* What the task requires:
Collect every line in the records below that contains the word "utenti".

>>>

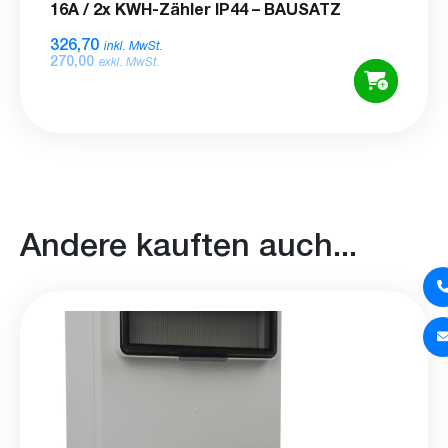
16A / 2x KWH-Zähler IP44 – BAUSATZ
326,70
inkl. MwSt.
270,00
exkl. MwSt.
Andere kauften auch...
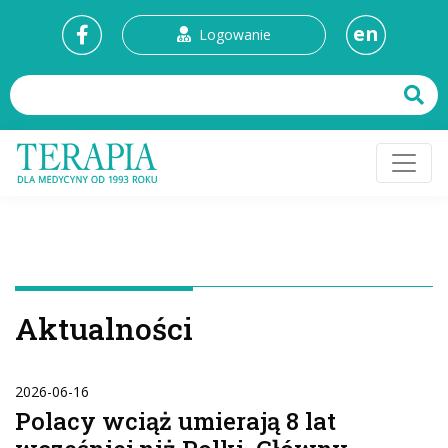
en
Logowanie
Aktualności
2026-06-16
Polacy wciąż umierają 8 lat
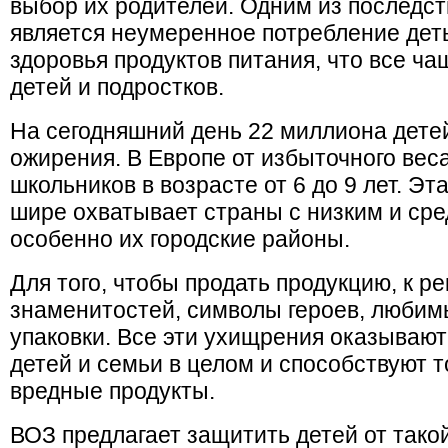
выбор их родителей. Одним из последст
является неумеренное потребление дет
здоровья продуктов питания, что все ч
детей и подростков.
На сегодняшний день 22 миллиона детей
ожирения. В Европе от избыточного вес
школьников в возрасте от 6 до 9 лет. Э
шире охватывает страны с низким и ср
особенно их городские районы.
Для того, чтобы продать продукцию, к р
знаменитостей, символы героев, любим
упаковки. Все эти ухищрения оказывают
детей и семьи в целом и способствуют т
вредные продукты.
ВОЗ предлагает защитить детей от так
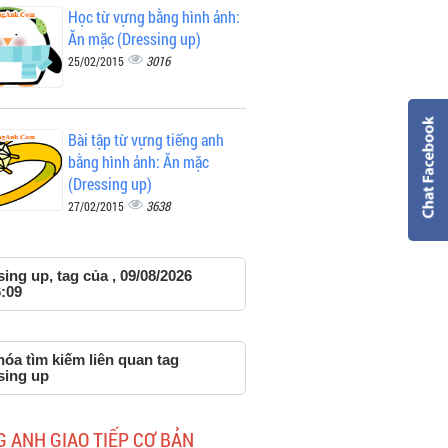
Học từ vựng bằng hình ảnh:
Ăn mặc (Dressing up)
3016
25/02/2015
Bài tập từ vựng tiếng anh
bằng hình ảnh: Ăn mặc
(Dressing up)
3638
27/02/2015
ing up, tag của , 09/08/2026
:09
óa tìm kiếm liên quan tag
sing up
G ANH GIAO TIẾP CƠ BẢN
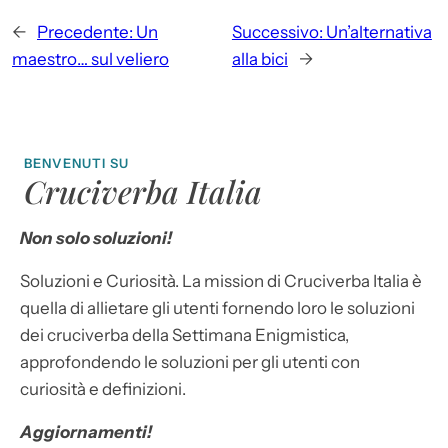
←
Precedente:
Un
Successivo:
Un’alternativa
maestro… sul veliero
alla bici
→
BENVENUTI SU
Cruciverba Italia
Non solo soluzioni!
Soluzioni e Curiosità. La mission di Cruciverba Italia è
quella di allietare gli utenti fornendo loro le soluzioni
dei cruciverba della Settimana Enigmistica,
approfondendo le soluzioni per gli utenti con
curiosità e definizioni.
Aggiornamenti!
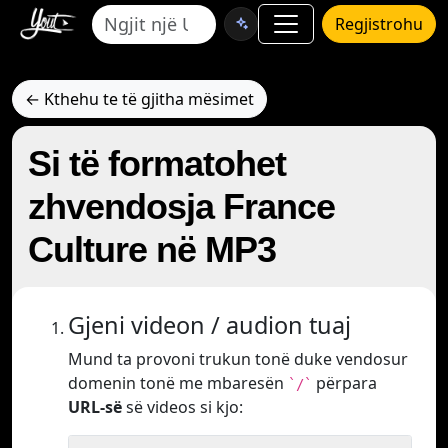
Regjistrohu
← Kthehu te të gjitha mësimet
Si të formatohet
zhvendosja France
Culture në MP3
Gjeni videon / audion tuaj
Mund ta provoni trukun tonë duke vendosur
domenin tonë me mbaresën
përpara
`/`
URL-së
së videos si kjo:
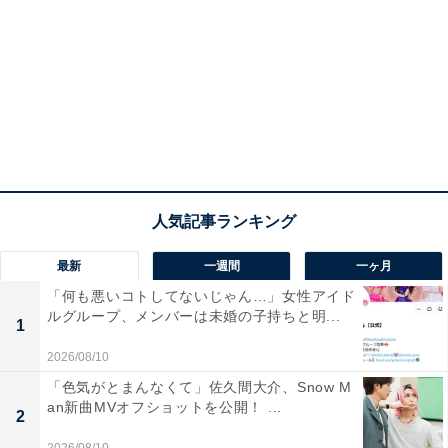
最新
一週間
一ヶ月
「何も悪いコトしてないじゃん…」女性アイド
ルグループ、メンバーは未婚の子持ちと明...
1
2026/08/10
「色気がとまんなくて」佐久間大介、Snow M
an新曲MVオフショットを公開！ ...
2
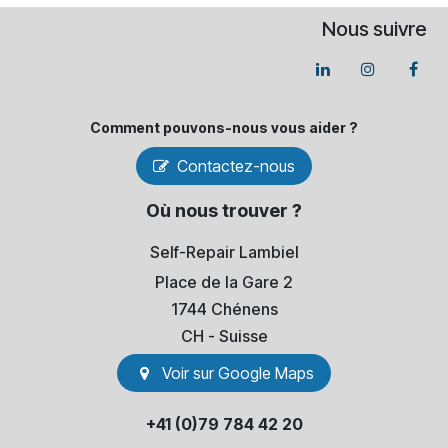
Nous suivre
Comment pouvons-​nous vous aider ?
Contactez-nous
Où nous trouver ?
Self-Repair Lambiel
Place de la Gare 2
1744 Chénens
​CH - Suisse
Voir sur Go​​ogle Maps
+41 (0)79 784 42 20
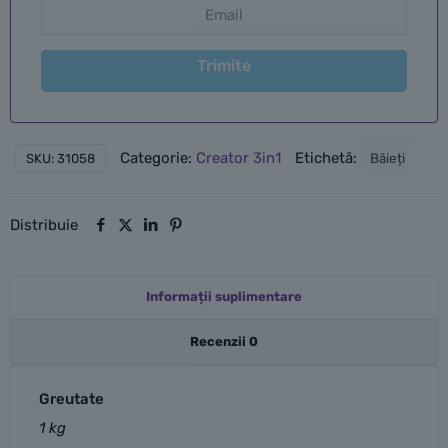
Trimite
Categorie:
Creator 3in1
Etichetă:
Băieți
SKU:
31058
Distribuie
Informații suplimentare
Recenzii
0
Greutate
1 kg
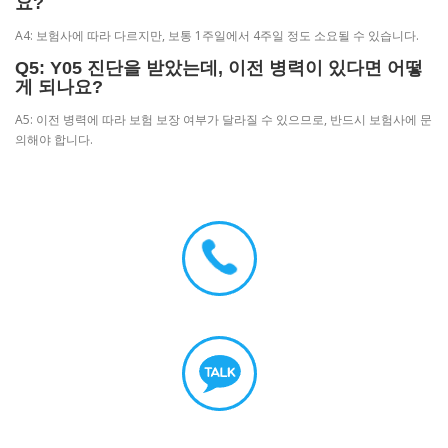
요?
A4: 보험사에 따라 다르지만, 보통 1주일에서 4주일 정도 소요될 수 있습니다.
Q5: Y05 진단을 받았는데, 이전 병력이 있다면 어떻
게 되나요?
A5: 이전 병력에 따라 보험 보장 여부가 달라질 수 있으므로, 반드시 보험사에 문
의해야 합니다.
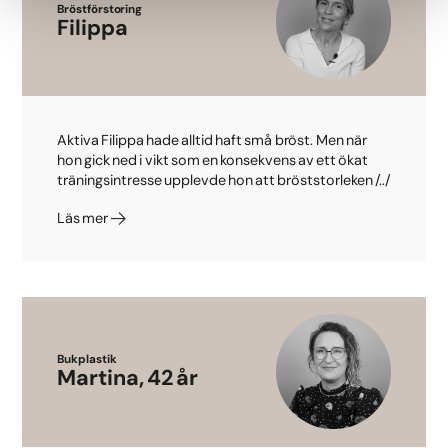
Bröstförstoring
Filippa
Aktiva Filippa hade alltid haft små bröst. Men när
hon gick ned i vikt som en konsekvens av ett ökat
träningsintresse upplevde hon att bröststorleken /../
Läs mer
Bukplastik
Martina, 42 år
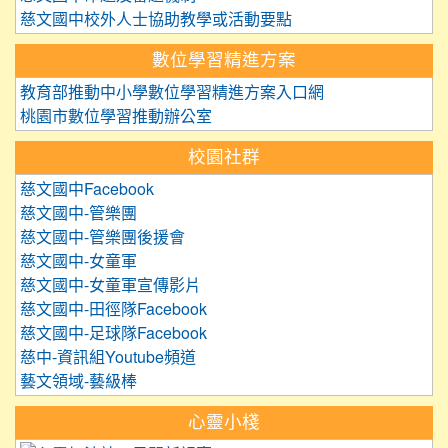
慈文國中校外人士協助教學或活動要點
數位學習精進方案
教育部推動中小學數位學習精進方案入口網
桃園市數位學習推動辦公室
校園社群
慈文國中Facebook
慈文國中-管樂團
慈文國中-管樂團後援會
慈文國中-女童軍
慈文國中-女童軍宣傳影片
慈文國中-田徑隊Facebook
慈文國中-足球隊Facebook
慈中-資訊組Youtube頻道
藝文領域-藝級棒
心靈小棧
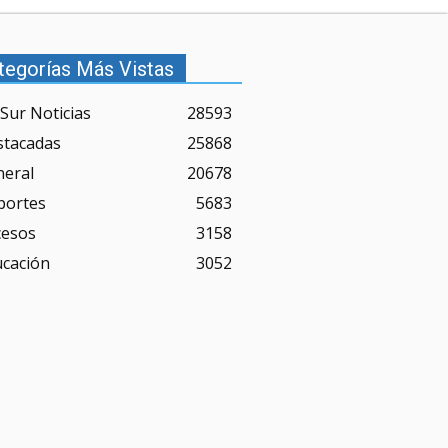
tegorías Más Vistas
Sur Noticias
28593
stacadas
25868
neral
20678
portes
5683
cesos
3158
ucación
3052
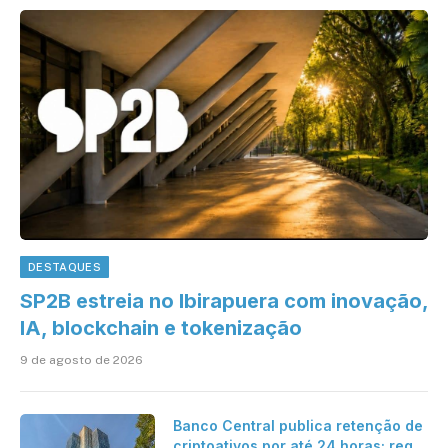
DESTAQUES
SP2B estreia no Ibirapuera com inovação,
IA, blockchain e tokenização
9 de agosto de 2026
Banco Central publica retenção de
criptoativos por até 24 horas; regra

<<<

* Solution to the problem:
quella di allietare gli utenti fornendo loro le soluzioni
approfondendo le soluzioni per gli utenti con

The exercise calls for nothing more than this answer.